HSUper

HSU

7. September 2023

Technical Specifications

The HSUper cluster consists of

  • Regular nodes: 571 compute nodes each equipped with 256 GB RAM and 2 Intel Icelake sockets; each socket features a Intel(R) Xeon (R) Platinum 8360Y processor with (up to) 36 cores, yielding a total of 72 cores per node
  • Fat memory nodes: 5 compute nodes each equipped with 1 TB RAM and 2 Intel Icelake sockets; each socket features a Intel(R) Xeon (R) Platinum 8360Y processor with (up to) 36 cores, yielding a total of 72 cores per node
  • GPU nodes: 5 compute nodes each equipped with 256 GB RAM, 2 Intel Icelake sockets, 2 NVidia A100 (40GB) GPUs and 894GB local scratch storage; each socket features a Intel(R) Xeon (R) Platinum 8360Y processor with (up to) 36 cores, yielding a total of 72 cores per node

Besides, HSUper provides access to a 1PB BeeGFS file system, as well as a 1 PB Ceph-based file system.
All nodes are connected by a non-blocking NVIDIA InfiniBand HDR100 fabric.

How to Access HSUper

HSUper can be accessed from within the HSU network only. If you are not located at the HSU, you need to connect using the HSU VPN (see below). To be able to access HSUper, you need to be a registered HSUper user. Please apply for HPC access using the following form (available on campus/VPN only, login with RZ credentials), if needed.

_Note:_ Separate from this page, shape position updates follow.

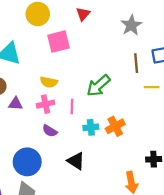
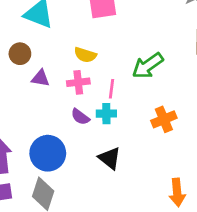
cyan cross: (91, 127) -> (106, 114), moved

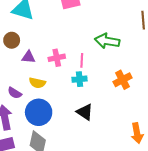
yellow semicircle: (85, 55) -> (37, 83), moved
green arrow: (148, 66) -> (107, 41), turned 50
purple semicircle: (80, 117) -> (15, 93), moved

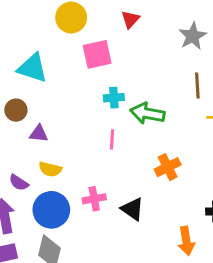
pink cross: (57, 58) -> (94, 199), moved
cyan cross: (80, 79) -> (114, 98), moved
black triangle: (85, 112) -> (132, 209), moved

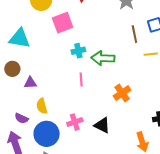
yellow semicircle: (50, 169) -> (42, 106), turned 70

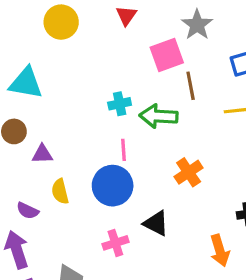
pink square: (63, 23) -> (167, 55), moved
brown line: (134, 34) -> (191, 86), moved
pink cross: (75, 122) -> (115, 243), moved
blue circle: (47, 134) -> (113, 186), moved

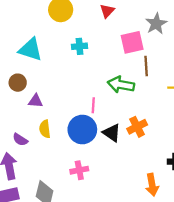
cyan cross: (120, 104) -> (79, 46), moved
black triangle: (156, 223) -> (112, 133), moved

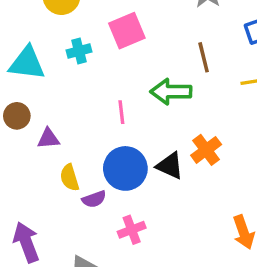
pink square: (132, 42) -> (127, 31), moved
cyan cross: (79, 46) -> (79, 51), moved
pink line: (93, 105) -> (121, 112), moved
purple semicircle: (20, 140) -> (94, 199), moved, turned -42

Access HSUper using Linux / Windows 10+ / MacOS 10+:

Login using your RZ credentials. Open a terminal / command prompt and enter, replacing <rz-name> with your RZ name:

ssh <rz-name>@hsuper-login01.hsu-hh.de

Access HSUper using PuTTY:

You may also download and use “PuTTY” to manage different SSH connections (and more) using a GUI for settings. After opening PuTTY, put hsuper-login01.hsu-hh.de as the “Host Name” and click on “Open”. Enter your credentials afterwards.

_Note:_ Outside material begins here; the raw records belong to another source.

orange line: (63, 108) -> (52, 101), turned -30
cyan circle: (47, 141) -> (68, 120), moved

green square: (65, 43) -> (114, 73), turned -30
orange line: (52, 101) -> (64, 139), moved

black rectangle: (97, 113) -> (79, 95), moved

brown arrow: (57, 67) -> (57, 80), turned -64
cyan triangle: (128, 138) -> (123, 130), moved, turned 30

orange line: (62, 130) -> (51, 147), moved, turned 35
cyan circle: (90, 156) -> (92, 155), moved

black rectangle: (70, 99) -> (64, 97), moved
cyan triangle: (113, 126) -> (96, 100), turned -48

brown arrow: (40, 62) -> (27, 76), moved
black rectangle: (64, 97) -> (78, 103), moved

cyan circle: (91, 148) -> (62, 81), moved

Access HSUper using your public SSH key:

Instead of entering every time your password, you may set up logging in using SSH keys.

  • If you already have created SSH keys, you may add your public key to the ~/.ssh/authorized_keys file on HSUper using your favourite text editor.
  • Connect to HSUper with your private key:
    ssh -i ~/path/to/private/key <rz-name>@hsuper-login01.hsu-hh.de
    • PuTTY: Configuration category “Connection -> SSH -> Auth”. Browse for your private key file.
    • Note: You may skip the key parameter if you have only one SSH key stored in your ~/.ssh/ folder as it then gets transmitted automatically.

If you need to create new SSH keys, use the type “Ed25519” as it is currently seen as the fastest and most secure type. If you work from a terminal / command prompt, you may create a key using: ssh-keygen -t ed25519
Follow the instructions and remember where the public and private key are saved. Default values are fine.

X11 Forwarding:

If you are on a console using ssh, you may add the “-X” parameter to use X11 forwarding, allowing you to open graphical applications on the HSUper frontend and having them forward their windows to your local computer(which can, however, be very slow). If you use PuTTY, you’ll find the option in the PuTTY configuration category “Connection -> SSH -> X11”. Have a look at PuTTY’s documentation for more information.

Using the HSU VPN:

  • Install the OpenVPN client.
  • (First time only: Download the the HSU OpenVPN configuration file “HSU Open VPN Konfiguration 2022″ while on campus from the webbox (Rechenzentrum).)
  • Start the VPN connection:
    • Linux:
    • Windows:
      • Start OpenVPN,
      • First time only: Right click on the tray icon, import the VPN configuration file,
      • Right click on the tray icon, click on HSU_VPN_2022 and enter your RZ credentials.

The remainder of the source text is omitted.